Extracted records START
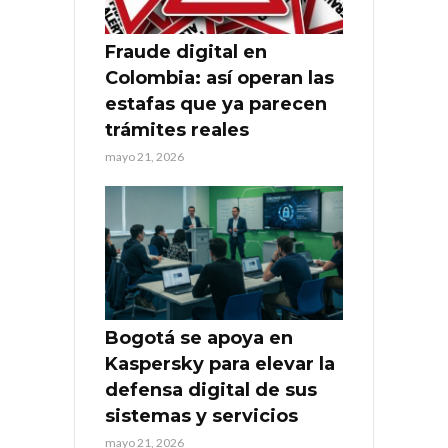
Fraude digital en
Colombia: así operan las
estafas que ya parecen
trámites reales
mayo 21, 2026
Bogotá se apoya en
Kaspersky para elevar la
defensa digital de sus
sistemas y servicios
mayo 21, 2026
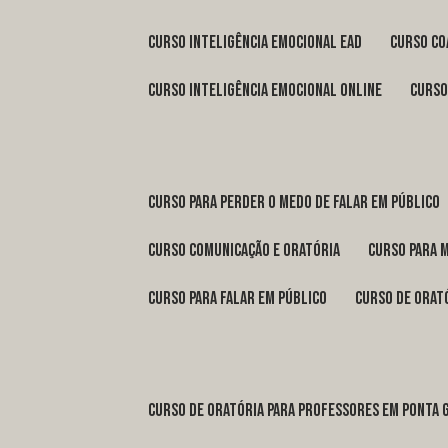
curso inteligência emocional ead
curso c
curso inteligência emocional online
curs
curso para perder o medo de falar em público
curso comunicação e oratória
curso para 
curso para falar em público
curso de orat
curso de oratória para professores em Ponta 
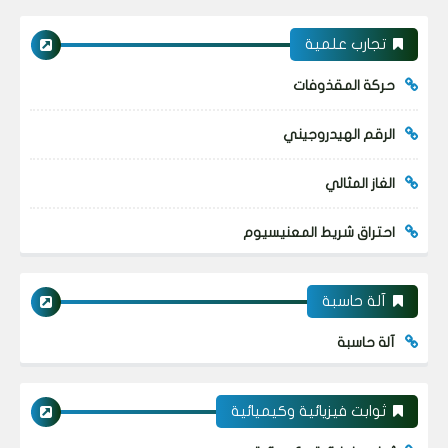
تجارب علمية
حركة المقذوفات
الرقم الهيدروجيني
الغاز المثالي
احتراق شريط المعنيسيوم
آلة حاسبة
آلة حاسبة
ثوابت فيزيائية وكيميائية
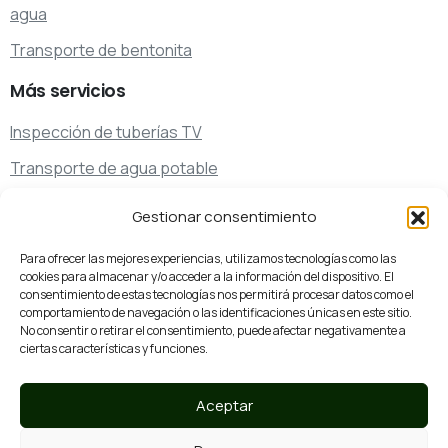
agua
Transporte de bentonita
Más
servicios
Inspección de tuberías TV
Transporte de agua potable
Transporte de residuos
Gestionar consentimiento
Servicios de limpieza y desatascos especiales
Para ofrecer las mejores experiencias, utilizamos tecnologías como las
cookies para almacenar y/o acceder a la información del dispositivo. El
consentimiento de estas tecnologías nos permitirá procesar datos como el
¿Hablamos?
comportamiento de navegación o las identificaciones únicas en este sitio.
No consentir o retirar el consentimiento, puede afectar negativamente a
93 761 07 44
ciertas características y funciones.
Llámanos
Aceptar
Extracted records END
» **Exercise requirements**:
Reproduce all entries without any change, and omit the pictures.

» **Problem solution**:
Fraude digital en
Colombia: así operan las
estafas que ya parecen
trámites reales
mayo 21, 2026
Bogotá se apoya en
Kaspersky para elevar la
defensa digital de sus
sistemas y servicios
mayo 21, 2026
curso inteligência emocional ead
curso c
curso inteligência emocional online
curs
curso para perder o medo de falar em público
curso comunicação e oratória
curso para 
curso para falar em público
curso de orat
curso de oratória para professores em Ponta 
تجارب علمية
حركة المقذوفات
الرقم الهيدروجيني
الغاز المثالي
احتراق شريط المعنيسيوم
آلة حاسبة
آلة حاسبة
ثوابت فيزيائية وكيميائية
agua
Transporte de bentonita
Más
servicios
Inspección de tuberías TV
Transporte de agua potable
Transporte de residuos
Gestionar consentimiento
Servicios de limpieza y desatascos especiales
Para ofrecer las mejores experiencias, utilizamos tecnologías como las
cookies para almacenar y/o acceder a la información del dispositivo. El
consentimiento de estas tecnologías nos permitirá procesar datos como el
¿Hablamos?
comportamiento de navegación o las identificaciones únicas en este sitio.
No consentir o retirar el consentimiento, puede afectar negativamente a
93 761 07 44
ciertas características y funciones.
Llámanos
Aceptar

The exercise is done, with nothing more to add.